Um dos motivos que influenciou a manutenção do tema foi o aumento da presença, no território, das empresas que exploram os ventos e o sol; e, além da produção, as linhas de transmissão de energia que irão recortar o território. Há relatos de que os representantes passaram em Remígio, Esperança, Solânea, Algodão de Jandaíra, Arara, Casserengue, Montadas, Lagoa Seca, São Sebastião de Lagoa de Roça, entre outros municípios. Nos últimos meses, é bem comum ouvir relatos de que comunidades, famílias e sindicatos que foram visitados.

À primeira vista, a chegada dos parques eólicos e usinas solares na região trouxe às pessoas que vivem nesses territórios a ideia de progresso, tanto, que com a chegada desses empreendimentos, dona Erivanda (nome  fictício) sentiu vontade de arrendar um espaço de sua propriedade de 10ha para a instalação de alguma torre. Mas, mudou de ideia quando teve conhecimento dos problemas que esses gigantes aerogeradores causam para as famílias e comunidades rurais.

“Foi na Marcha que soube do ‘destruimento’ que causam. Deus me defenda que eu não quero isso. Essa energia dá muitos problemas”, enfatizou a agricultora de 54 anos que mora em Montadas, município que vai sediar a 14ª edição da Marcha pela Vida das Mulheres e pela Agroecologia, no dia 16 desse mês.

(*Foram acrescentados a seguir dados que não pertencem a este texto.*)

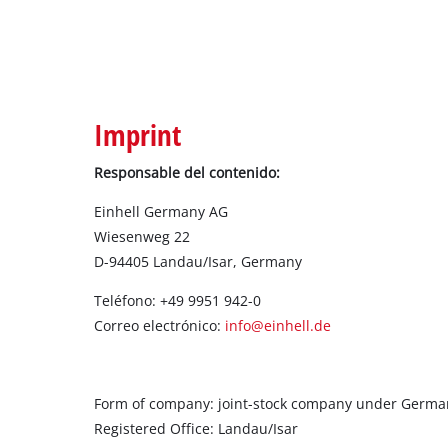
Todos 
Herram
Herram
Imprint
Responsable del contenido:
Einhell Germany AG
Wiesenweg 22
D-94405 Landau/Isar, Germany
Teléfono: +49 9951 942-0
Correo electrónico:
info@einhell.de
Form of company: joint-stock company under Germa
Registered Office: Landau/Isar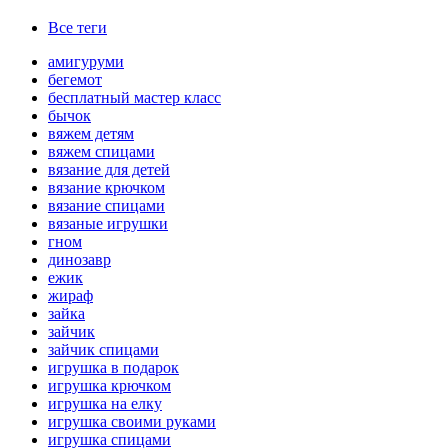
Все теги
амигуруми
бегемот
бесплатный мастер класс
бычок
вяжем детям
вяжем спицами
вязание для детей
вязание крючком
вязание спицами
вязаные игрушки
гном
динозавр
ежик
жираф
зайка
зайчик
зайчик спицами
игрушка в подарок
игрушка крючком
игрушка на елку
игрушка своими руками
игрушка спицами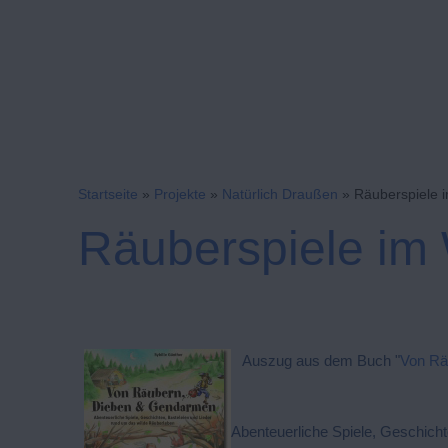
Startseite
»
Projekte
»
Natürlich Draußen
»
Räuberspiele 
Räuberspiele im 
Auszug aus dem Buch "
Von Rä
Abenteuerliche Spiele, Geschich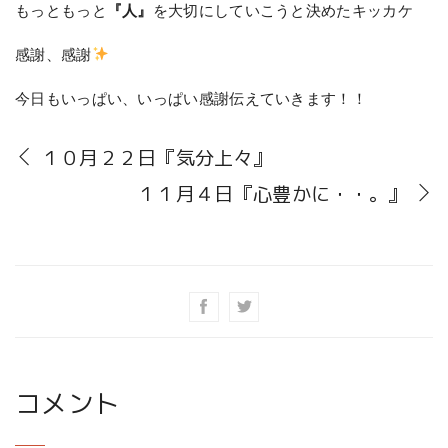
もっともっと
『人』
を大切にしていこうと決めたキッカケ
感謝、感謝
今日もいっぱい、いっぱい感謝伝えていきます！！
１０月２２日『気分上々』
１１月４日『心豊かに・・。』
コメント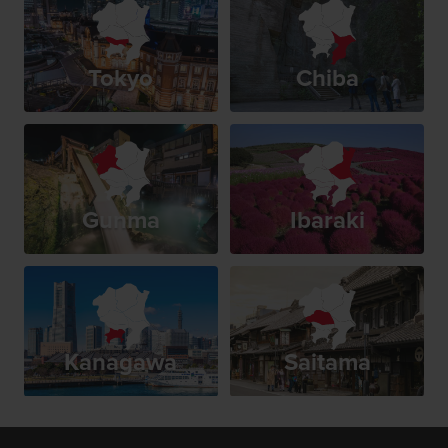
Tokyo
Chiba
Gunma
Ibaraki
Kanagawa
Saitama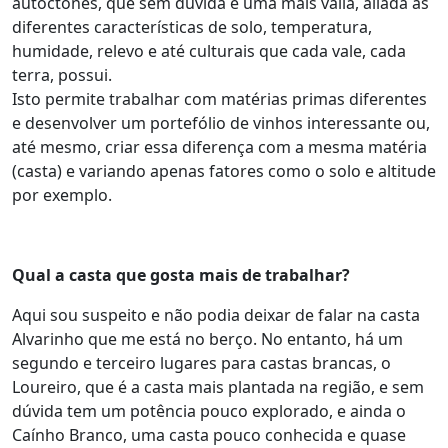
autóctones, que sem dúvida é uma mais valia, aliada às
diferentes características de solo, temperatura,
humidade, relevo e até culturais que cada vale, cada
terra, possui.
Isto permite trabalhar com matérias primas diferentes
e desenvolver um portefólio de vinhos interessante ou,
até mesmo, criar essa diferença com a mesma matéria
(casta) e variando apenas fatores como o solo e altitude
por exemplo.
Qual a casta que gosta mais de trabalhar?
Aqui sou suspeito e não podia deixar de falar na casta
Alvarinho que me está no berço. No entanto, há um
segundo e terceiro lugares para castas brancas, o
Loureiro, que é a casta mais plantada na região, e sem
dúvida tem um potência pouco explorado, e ainda o
Caínho Branco, uma casta pouco conhecida e quase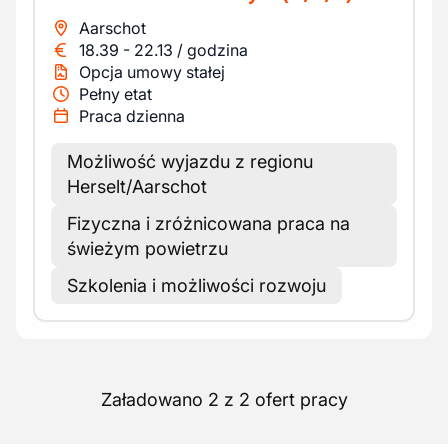
Aarschot
18.39
-
22.13
/
godzina
Opcja umowy stałej
Pełny etat
Praca dzienna
Możliwość wyjazdu z regionu
Herselt/Aarschot
Fizyczna i zróżnicowana praca na
świeżym powietrzu
Szkolenia i możliwości rozwoju
Załadowano 2 z 2 ofert pracy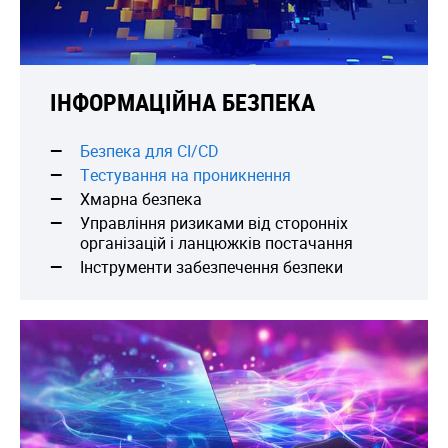
ІНФОРМАЦІЙНА БЕЗПЕКА
Безпека для CI/CD
Тестування на проникнення
Хмарна безпека
Управління ризиками від сторонніх
організацій і ланцюжків постачання
Інструменти забезпечення безпеки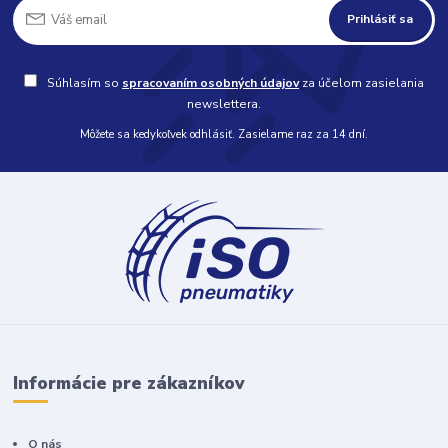
Prihlásiť sa
Súhlasím so
spracovaním osobných údajov
za účelom zasielania
newslettera.
Môžete sa kedykoľvek odhlásiť. Zasielame raz za 14 dní.
Informácie pre zákazníkov
O nás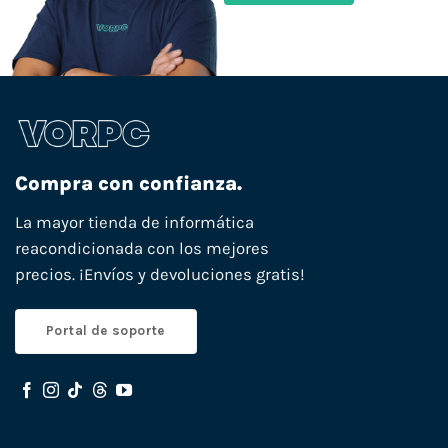
Compra con confianza.
La mayor tienda de informática
reacondicionada con los mejores
precios. ¡Envíos y devoluciones gratis!
Portal de soporte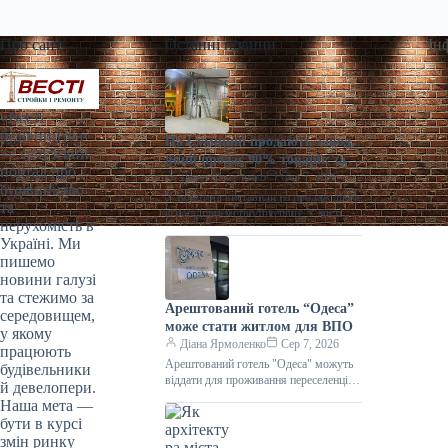
Про сайт
Останні новини
Ін
«Весті
будівництва»
На Сумщині продають завод,
— галузевий
який продає 90% товарів за
портал про
кордон
Діана Ярмоленко
Сер 7, 2026
будівництво
У Конотопі виставили на продаж діюче
та
агропідприємство/Inventure У місті
нерухомість в
Конотоп Сумської області виставили
Україні. Ми
на продаж 100% корпоративних прав
пишемо
діючого агропереробного
новини галузі
та стежимо за
Арештований готель “Одеса”
середовищем,
може стати житлом для ВПО
у якому
Діана Ярмоленко
Сер 7, 2026
працюють
Арештований готель "Одеса" можуть
будівельники
віддати для проживання переселенців /
й девелопери.
АРМА Готельний комплекс “Одеса”
Наша мета —
може стати першим арештованим
бути в курсі
об’єктом нерухомості,
змін ринку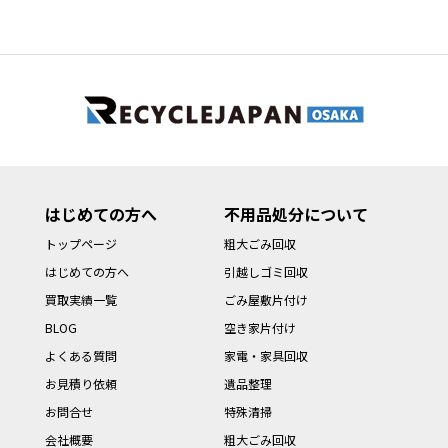
はじめての方へ
不用品処分について
トップページ
粗大ごみ回収
はじめての方へ
引越しゴミ回収
買取実績一覧
ごみ屋敷片付け
BLOG
空き家片付け
よくある質問
家電・家具回収
お見積り依頼
遺品整理
お問合せ
特殊清掃
会社概要
粗大ごみ回収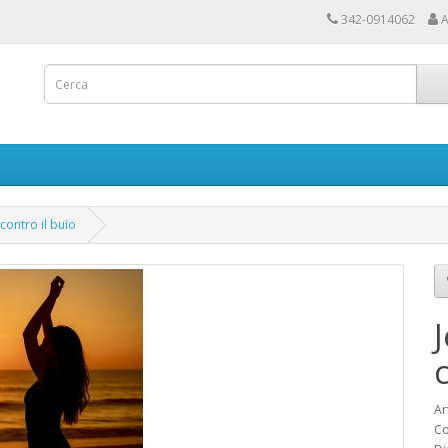
342-0914062
A
 contro il buio
Ar
Co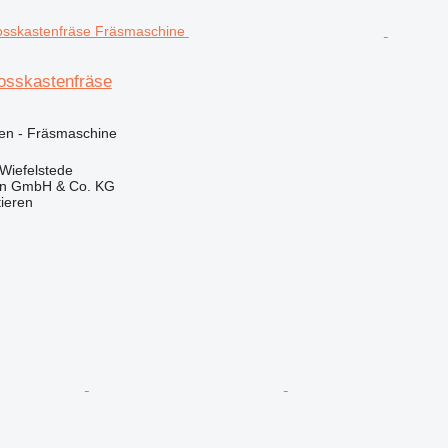
osskastenfräse
en - Fräsmaschine
Wiefelstede
en GmbH & Co. KG
tieren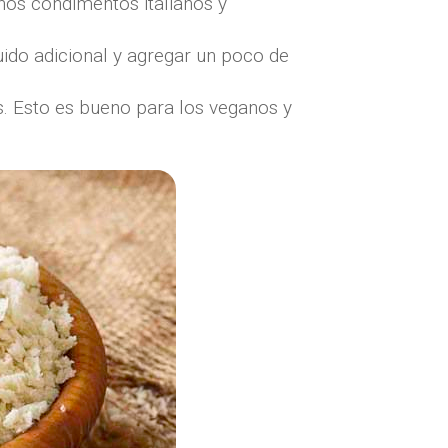
nos condimentos italianos y
ido adicional y agregar un poco de
. Esto es bueno para los veganos y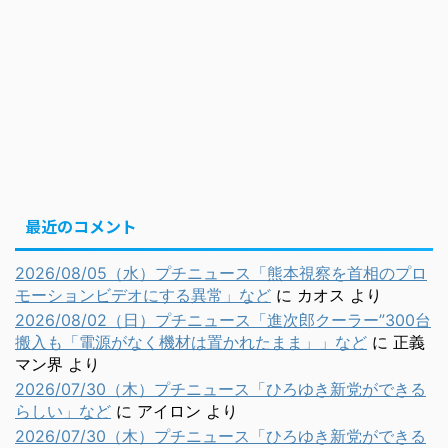
最近のコメント
2026/08/05（水）プチニュース「熊本視察を首相のプロ
モーションビデオにする異常」など
に
カオス
より
2026/08/02（日）プチニュース「進次郎クーラー”300台
搬入も「電源がなく機材は置かれたまま」」など
に
正義
マン界
より
2026/07/30（木）プチニュース「ひろゆき新党ができる
らしい」など
に
アイロン
より
2026/07/30（木）プチニュース「ひろゆき新党ができる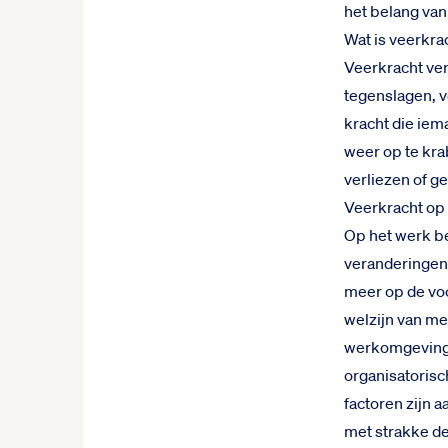
het belang van
Wat is veerkra
Veerkracht ver
tegenslagen, ve
kracht die iema
weer op te kra
verliezen of g
Veerkracht op
Op het werk be
veranderingen 
meer op de voo
welzijn van me
werkomgeving v
organisatoris
factoren zijn
met strakke de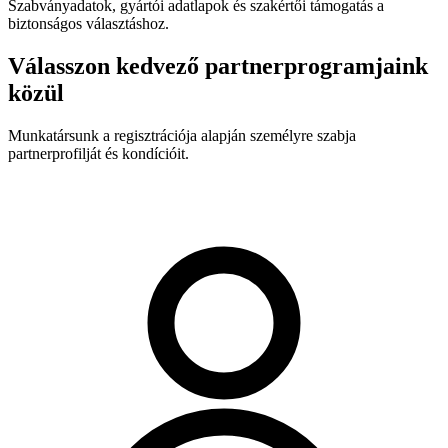
Szabványadatok, gyártói adatlapok és szakértői támogatás a
biztonságos választáshoz.
Válasszon kedvező partnerprogramjaink
közül
Munkatársunk a regisztrációja alapján személyre szabja
partnerprofilját és kondícióit.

Maria Anunciada Flor, agricultora e liderança do município de Queimadas, que está na coordenação da Marcha, conta que a chegada dos parques de energia eólica no território tem sido um grande motivo de preocupação para as mulheres agricultoras da região, que podem ser impactadas com mudanças drásticas, já que em suas propriedades há as  histórias de vida a partir da criação dos filhos e ensinamentos para valorizar a terra e a agricultura.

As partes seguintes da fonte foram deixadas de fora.